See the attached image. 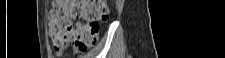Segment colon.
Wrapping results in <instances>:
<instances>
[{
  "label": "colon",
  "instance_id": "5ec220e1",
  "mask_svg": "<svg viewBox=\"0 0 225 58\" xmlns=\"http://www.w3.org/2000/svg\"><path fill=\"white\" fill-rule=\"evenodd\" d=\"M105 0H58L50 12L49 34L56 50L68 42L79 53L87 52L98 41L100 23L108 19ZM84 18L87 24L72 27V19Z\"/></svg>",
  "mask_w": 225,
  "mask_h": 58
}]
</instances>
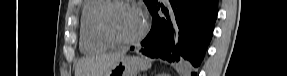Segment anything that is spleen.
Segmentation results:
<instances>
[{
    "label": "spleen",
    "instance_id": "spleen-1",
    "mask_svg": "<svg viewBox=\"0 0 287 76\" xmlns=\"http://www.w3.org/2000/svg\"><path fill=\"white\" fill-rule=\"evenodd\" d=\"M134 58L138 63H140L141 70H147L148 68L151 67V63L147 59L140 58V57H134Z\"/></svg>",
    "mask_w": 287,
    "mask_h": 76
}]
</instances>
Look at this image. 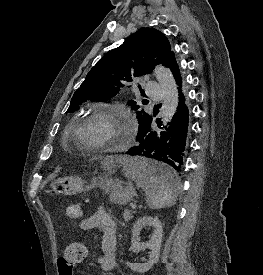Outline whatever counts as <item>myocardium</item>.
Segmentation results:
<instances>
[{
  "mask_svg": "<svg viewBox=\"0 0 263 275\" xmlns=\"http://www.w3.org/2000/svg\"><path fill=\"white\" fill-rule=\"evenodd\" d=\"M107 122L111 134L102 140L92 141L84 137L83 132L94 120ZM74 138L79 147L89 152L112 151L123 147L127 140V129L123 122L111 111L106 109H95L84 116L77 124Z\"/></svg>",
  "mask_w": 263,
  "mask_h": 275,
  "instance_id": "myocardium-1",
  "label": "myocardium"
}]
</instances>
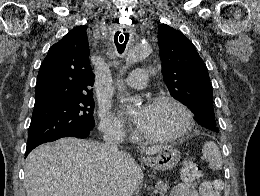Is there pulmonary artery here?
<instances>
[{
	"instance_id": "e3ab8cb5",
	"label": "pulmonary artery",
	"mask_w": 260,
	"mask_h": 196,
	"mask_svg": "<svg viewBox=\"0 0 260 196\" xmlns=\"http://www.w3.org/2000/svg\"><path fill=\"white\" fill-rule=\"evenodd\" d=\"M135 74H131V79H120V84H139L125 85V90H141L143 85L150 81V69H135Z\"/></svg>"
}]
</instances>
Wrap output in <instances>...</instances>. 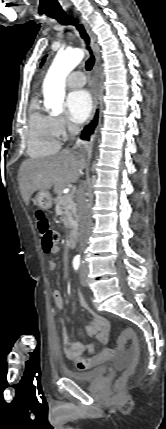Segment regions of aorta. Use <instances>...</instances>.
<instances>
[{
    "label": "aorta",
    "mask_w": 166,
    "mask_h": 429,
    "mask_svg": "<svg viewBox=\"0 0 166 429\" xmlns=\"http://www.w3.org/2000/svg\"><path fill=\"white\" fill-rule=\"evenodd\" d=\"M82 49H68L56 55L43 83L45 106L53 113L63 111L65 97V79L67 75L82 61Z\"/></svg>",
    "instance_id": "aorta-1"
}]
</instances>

******

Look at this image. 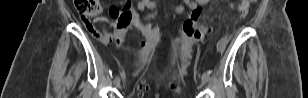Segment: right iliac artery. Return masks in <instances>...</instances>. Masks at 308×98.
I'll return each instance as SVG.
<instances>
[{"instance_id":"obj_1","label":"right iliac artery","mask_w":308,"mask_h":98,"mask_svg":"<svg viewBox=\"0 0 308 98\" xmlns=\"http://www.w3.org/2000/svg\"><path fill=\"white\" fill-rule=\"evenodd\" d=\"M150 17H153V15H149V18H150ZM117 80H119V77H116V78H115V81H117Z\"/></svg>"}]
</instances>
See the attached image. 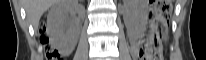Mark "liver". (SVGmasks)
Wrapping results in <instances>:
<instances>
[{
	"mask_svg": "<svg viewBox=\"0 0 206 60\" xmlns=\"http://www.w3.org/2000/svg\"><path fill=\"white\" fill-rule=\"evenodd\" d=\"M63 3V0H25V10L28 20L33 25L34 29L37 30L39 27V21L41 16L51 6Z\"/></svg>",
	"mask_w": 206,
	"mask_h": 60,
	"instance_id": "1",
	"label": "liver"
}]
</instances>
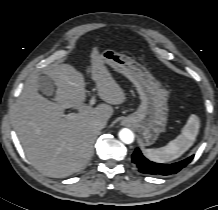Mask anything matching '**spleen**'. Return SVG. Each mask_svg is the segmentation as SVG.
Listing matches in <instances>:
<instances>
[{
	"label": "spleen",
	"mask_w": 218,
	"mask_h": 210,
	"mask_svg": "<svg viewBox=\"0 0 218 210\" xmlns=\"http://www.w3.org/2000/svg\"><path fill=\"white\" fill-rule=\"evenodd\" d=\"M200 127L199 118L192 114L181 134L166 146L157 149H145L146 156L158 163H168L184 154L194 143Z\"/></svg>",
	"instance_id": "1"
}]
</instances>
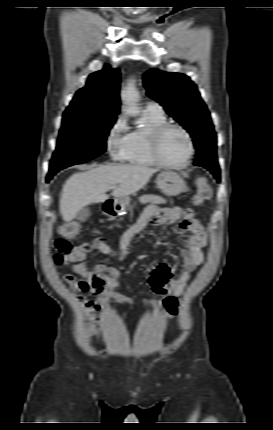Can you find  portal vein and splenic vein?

******

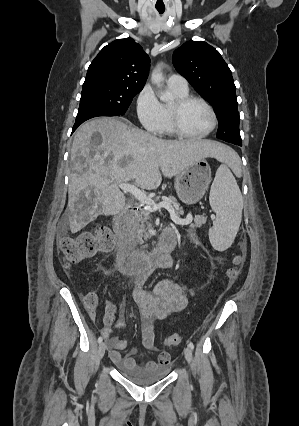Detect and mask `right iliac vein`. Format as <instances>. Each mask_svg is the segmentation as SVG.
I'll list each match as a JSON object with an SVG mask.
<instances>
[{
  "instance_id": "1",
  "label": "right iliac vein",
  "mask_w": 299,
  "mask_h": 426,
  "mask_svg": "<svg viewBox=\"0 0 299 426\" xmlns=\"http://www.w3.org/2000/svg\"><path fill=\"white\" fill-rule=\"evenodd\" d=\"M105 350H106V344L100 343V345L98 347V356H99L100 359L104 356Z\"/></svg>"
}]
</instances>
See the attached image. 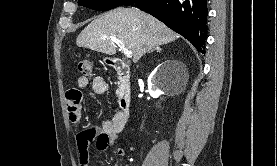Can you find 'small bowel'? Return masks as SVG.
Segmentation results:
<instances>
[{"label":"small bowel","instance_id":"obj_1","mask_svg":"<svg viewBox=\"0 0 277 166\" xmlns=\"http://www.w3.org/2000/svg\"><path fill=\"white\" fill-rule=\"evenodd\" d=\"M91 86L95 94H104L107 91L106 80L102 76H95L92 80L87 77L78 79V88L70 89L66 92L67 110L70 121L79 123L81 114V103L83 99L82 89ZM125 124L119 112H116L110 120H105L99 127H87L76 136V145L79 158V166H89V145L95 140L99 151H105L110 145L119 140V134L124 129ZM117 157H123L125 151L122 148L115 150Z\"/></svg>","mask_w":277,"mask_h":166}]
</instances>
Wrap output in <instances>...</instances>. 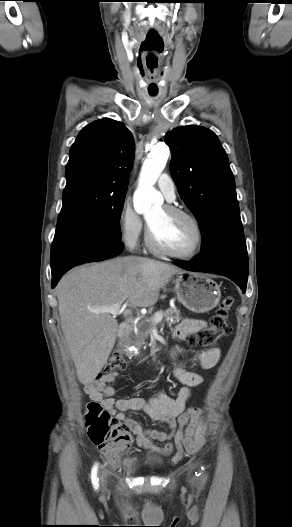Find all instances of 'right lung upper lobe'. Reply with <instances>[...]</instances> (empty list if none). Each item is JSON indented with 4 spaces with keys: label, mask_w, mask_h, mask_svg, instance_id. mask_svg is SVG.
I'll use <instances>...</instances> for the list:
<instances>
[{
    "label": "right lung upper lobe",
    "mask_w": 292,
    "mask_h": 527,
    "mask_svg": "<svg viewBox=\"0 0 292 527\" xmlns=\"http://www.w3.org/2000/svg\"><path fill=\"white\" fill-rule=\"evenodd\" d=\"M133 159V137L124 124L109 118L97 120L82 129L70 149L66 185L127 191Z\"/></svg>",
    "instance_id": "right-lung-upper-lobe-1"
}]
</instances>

******

**What you are asked to do:** Nothing but the lines from the one containing "Mask anything matching" through the one containing "and splenic vein?" should appear, copied exactly from the material above and without pictures.

**Answer box:**
Mask anything matching '**spleen**'. Return SVG. Each mask_svg is the segmentation as SVG.
Listing matches in <instances>:
<instances>
[{
	"label": "spleen",
	"mask_w": 218,
	"mask_h": 210,
	"mask_svg": "<svg viewBox=\"0 0 218 210\" xmlns=\"http://www.w3.org/2000/svg\"><path fill=\"white\" fill-rule=\"evenodd\" d=\"M200 127L199 118L192 114L181 134L166 146L157 149H145L146 156L158 163H168L184 154L194 143Z\"/></svg>",
	"instance_id": "1"
}]
</instances>
Can you find  portal vein and splenic vein?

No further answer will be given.